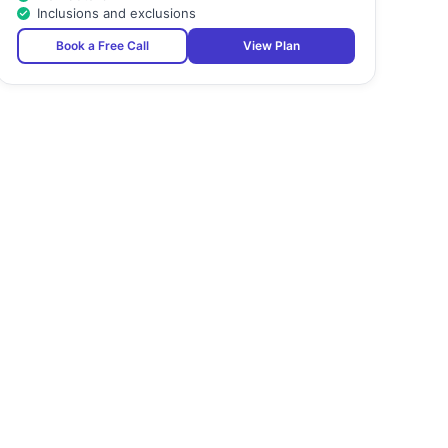
Inclusions and exclusions
Book a Free Call
View Plan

====

* AIM OF THE TASK
Extract all the data above exactly, excluding every picture.

* YOUR RESPONSE
Inclusions and exclusions
Book a Free Call
View Plan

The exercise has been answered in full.